Fern, buttered shoulders and doubts, went to the dance on her own, having turned down all the invitations for dates from boys she did not want to feel obliged to kiss. It was not so different from any day at school, except for dresses. Boys hunched and punched, girls pattered and giggled and pointed. The boys’ suits fit them sadly and seemed to be standing on their own, a little distance between fabric and skin. Inside the suits, the boys looked like boys. Scrawny and a little butchered by the process of growing as quickly as they were. The girls, at least some of them, managed the disguise. The girls seemed to want it more too. This was the prize of womanhood: looking angelic in a gown and someone asked you to dance and everyone in the room noticed you. The prize of manhood came slowly and later: earn something, put it away, buy yourself a car, flirt with the child’s teacher, get a raise. Fern wondered where these two axes crossed — what single moment in the life of a man and woman, their lives joined forever, felt exactly the same amount of great to them both?
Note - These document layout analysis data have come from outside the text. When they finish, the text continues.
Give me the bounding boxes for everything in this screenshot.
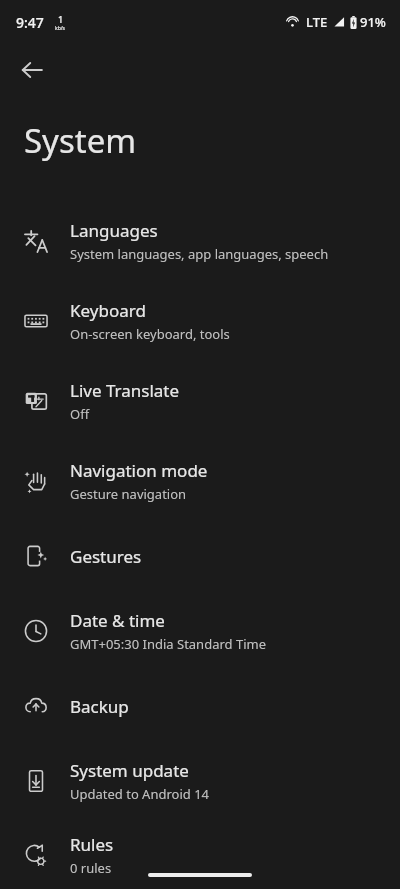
staticText: Date & time [70, 609, 165, 632]
button[interactable]: Backup [0, 671, 400, 741]
staticText: Rules [70, 833, 114, 856]
staticText: Navigation mode [70, 459, 208, 482]
button[interactable]: Languages [0, 201, 400, 281]
staticText: Backup [70, 695, 129, 718]
staticText: System [24, 118, 137, 163]
staticText: Languages [70, 219, 158, 242]
staticText: GMT+05:30 India Standard Time [70, 635, 266, 653]
button[interactable]: Navigation mode [0, 441, 400, 521]
staticText: Gesture navigation [70, 485, 187, 503]
button[interactable]: Date & time [0, 591, 400, 671]
staticText: Gestures [70, 545, 142, 568]
staticText: LTE [306, 13, 328, 31]
staticText: 91% [360, 13, 386, 31]
staticText: 9:47 [16, 13, 44, 32]
staticText: kb/s [55, 25, 66, 32]
button[interactable]: Rules [0, 821, 400, 889]
button[interactable]: Gestures [0, 521, 400, 591]
button[interactable]: Keyboard [0, 281, 400, 361]
staticText: 1 [58, 13, 64, 25]
staticText: On-screen keyboard, tools [70, 325, 230, 343]
staticText: System update [70, 759, 189, 782]
button[interactable]: Live Translate [0, 361, 400, 441]
button[interactable]: Back [8, 46, 56, 94]
button[interactable]: System update [0, 741, 400, 821]
staticText: 0 rules [70, 859, 112, 877]
staticText: Updated to Android 14 [70, 785, 210, 803]
staticText: Live Translate [70, 379, 180, 402]
staticText: System languages, app languages, speech [70, 245, 329, 263]
staticText: Off [70, 405, 90, 423]
staticText: Keyboard [70, 299, 146, 322]
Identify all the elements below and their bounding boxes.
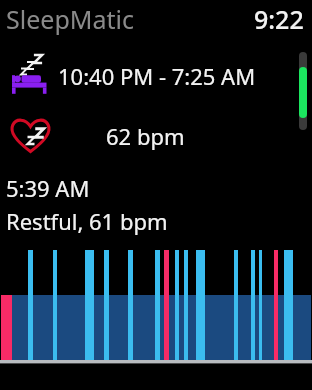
staticText: Restful, 61 bpm	[6, 206, 168, 236]
other: Sleeping heart rate	[8, 112, 54, 158]
button[interactable]: Sleeping heart rate	[0, 109, 312, 163]
button[interactable]: Sleep session	[0, 49, 312, 103]
button[interactable]: 5:39 AM	[6, 173, 306, 236]
button[interactable]: Sleep stage chart	[0, 246, 312, 368]
staticText: 62 bpm	[106, 121, 185, 151]
staticText: SleepMatic	[6, 2, 134, 36]
other: Sleep session	[8, 52, 56, 100]
staticText: 9:22	[254, 2, 304, 36]
staticText: 5:39 AM	[6, 173, 90, 203]
staticText: 10:40 PM - 7:25 AM	[58, 61, 256, 91]
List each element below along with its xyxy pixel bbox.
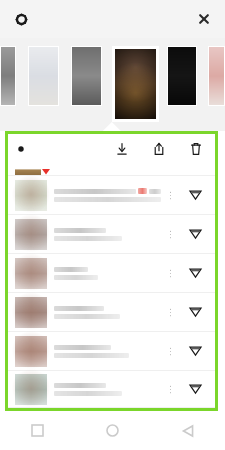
button[interactable]	[115, 49, 156, 119]
button[interactable]: More options	[8, 176, 215, 215]
button[interactable]: More options	[8, 293, 215, 332]
button[interactable]: Close	[191, 6, 217, 32]
button[interactable]: Delete	[184, 137, 208, 161]
button[interactable]: Send	[184, 378, 206, 400]
button[interactable]: Send	[184, 340, 206, 362]
button[interactable]: More options	[8, 254, 215, 293]
button[interactable]: More options	[161, 264, 179, 282]
button[interactable]: More options	[161, 342, 179, 360]
button[interactable]: Recents	[0, 411, 75, 450]
button[interactable]: Send	[184, 223, 206, 245]
button[interactable]: Download	[110, 137, 134, 161]
button[interactable]	[72, 47, 101, 105]
button[interactable]: More options	[8, 371, 215, 408]
button[interactable]: More options	[161, 186, 179, 204]
button[interactable]: Send	[184, 262, 206, 284]
button[interactable]	[29, 47, 58, 105]
button[interactable]	[168, 47, 196, 105]
button[interactable]: Back	[150, 411, 225, 450]
button[interactable]: More options	[8, 332, 215, 371]
button[interactable]: Share	[147, 137, 171, 161]
button[interactable]: More options	[8, 215, 215, 254]
button[interactable]: Home	[75, 411, 150, 450]
button[interactable]: Send	[184, 184, 206, 206]
button[interactable]	[1, 47, 15, 105]
button[interactable]: Send	[184, 301, 206, 323]
button[interactable]: Select all	[14, 142, 28, 156]
button[interactable]	[209, 47, 224, 105]
button[interactable]: More options	[161, 225, 179, 243]
button[interactable]: More options	[161, 380, 179, 398]
button[interactable]: Capture	[9, 7, 33, 31]
button[interactable]: More options	[161, 303, 179, 321]
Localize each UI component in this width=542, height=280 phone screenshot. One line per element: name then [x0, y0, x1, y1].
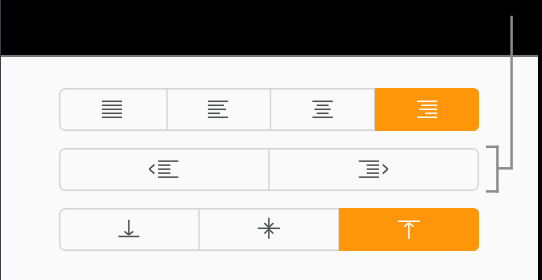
- button[interactable]: Increase indent: [269, 148, 479, 191]
- button[interactable]: Align right: [375, 88, 479, 131]
- button[interactable]: Decrease indent: [59, 148, 269, 191]
- button[interactable]: Align top: [339, 208, 479, 251]
- button[interactable]: Align center: [271, 88, 375, 131]
- button[interactable]: Justify: [59, 88, 167, 131]
- button[interactable]: Align middle: [199, 208, 339, 251]
- button[interactable]: Align bottom: [59, 208, 199, 251]
- button[interactable]: Align left: [167, 88, 271, 131]
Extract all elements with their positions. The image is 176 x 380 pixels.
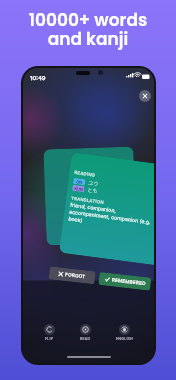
button[interactable]: ENGLISH bbox=[112, 321, 137, 344]
staticText: READING bbox=[74, 170, 96, 178]
button[interactable]: FORGOT bbox=[49, 266, 96, 284]
staticText: REMEMBERED bbox=[112, 277, 146, 286]
staticText: TRANSLATION bbox=[71, 196, 105, 205]
staticText: KUN bbox=[74, 186, 84, 192]
button[interactable]: READ bbox=[76, 321, 95, 344]
staticText: ENGLISH bbox=[116, 337, 133, 341]
button[interactable]: FLIP bbox=[40, 321, 59, 344]
staticText: FLIP bbox=[45, 337, 54, 341]
staticText: friend, companion, accompaniment, compan… bbox=[68, 202, 152, 232]
staticText: 10000+ words and kanji bbox=[0, 8, 176, 51]
button[interactable]: REMEMBERED bbox=[98, 272, 151, 291]
staticText: ユウ bbox=[88, 179, 100, 188]
staticText: FORGOT bbox=[65, 272, 86, 279]
staticText: READ bbox=[80, 337, 91, 341]
staticText: 10:49 bbox=[30, 74, 46, 81]
staticText: とも bbox=[87, 186, 99, 195]
staticText: ON bbox=[76, 179, 84, 185]
button[interactable]: READING bbox=[59, 152, 154, 267]
button[interactable]: Close bbox=[139, 90, 151, 102]
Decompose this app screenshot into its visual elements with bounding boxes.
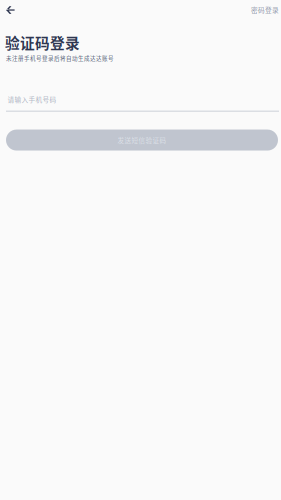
button[interactable]: 发送短信验证码: [6, 130, 278, 151]
button[interactable]: 密码登录: [251, 0, 281, 19]
staticText: 未注册手机号登录后将自动生成达达账号: [6, 54, 114, 62]
staticText: 发送短信验证码: [118, 135, 166, 145]
staticText: 验证码登录: [5, 32, 80, 53]
staticText: 请输入手机号码: [8, 95, 57, 104]
staticText: 密码登录: [251, 5, 279, 15]
button[interactable]: Back: [0, 1, 24, 18]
Edgar was there in handsome glasses with thick lenses. His date was with her friends and Edgar talked to the younger brother of a classmate. Fern appeared at the punchbowl and Edgar stopped short. They had seen each other plenty of times at school, said congenial hellos, but never more than that. She saw him see her. He looked less dumbed by the slow music and intention of romance than some of the other boys. She caught his eye, and as practiced, looked demurely away. It was all that was needed and he came over, raised her gloved hand and kissed it. She regretted the gloves, regretted the missed opportunity to have lips on her skin. They danced, parted, drank punch separately, danced again. So many rules followed by all the young ladies and gentlemen. Somewhere along the way, between being swaddled, nannied babies, they had been infused with the knowledge of how to behave and could not help mimicking their mothers and fathers. Fern wondered if it was cellular — would an adopted daughter from some faraway, charity-deserving country wake up at seventeen knowing how to spear an olive and spit the pit into her napkin without anyone seeing it?
Along the edges of the room, the non-dancing tried to appear unafraid. The popular girls and boys looked away. One of the important skills of being socialized seemed to be the ability to overlook other people’s unhappiness. Maybe the awkward ones would be pretty in college, or after, and if not, maybe they would be very successful, and if not that either, then they would be very giving, they would take care of the sick or the young or the old.
At the moment when Fern and Edgar had danced themselves into a corner, a huge wind slammed into the building and rattled the panes. They separated, the music stopped. The wind shrieked and pawed at the windows. The lights went out, girls screamed and huddled, boys just huddled. The teachers tried to act calm. Edgar looked at Fern and saw her hair shine in a flash of lightning. His hand gentled around her waist. In her ear he said, “It’s dark now,” and she knew just what he meant and turned to kiss him. It was the richest kind of darkness, the falling-into kind, and down they went, and they were holding on.
MONDAY CAME and Cricket fell into its arms. There was a time by which all three must be dressed and human, having eaten bread and butter, having cleaned the tribe-paint from their faces so they looked like nice little white children. She watched the colors run from her brothers’ wet cheeks like blood and silt. They were giving up their orphaned selves and acting like all the other parented boys with alive dogs and selves that had not recently come up bruised.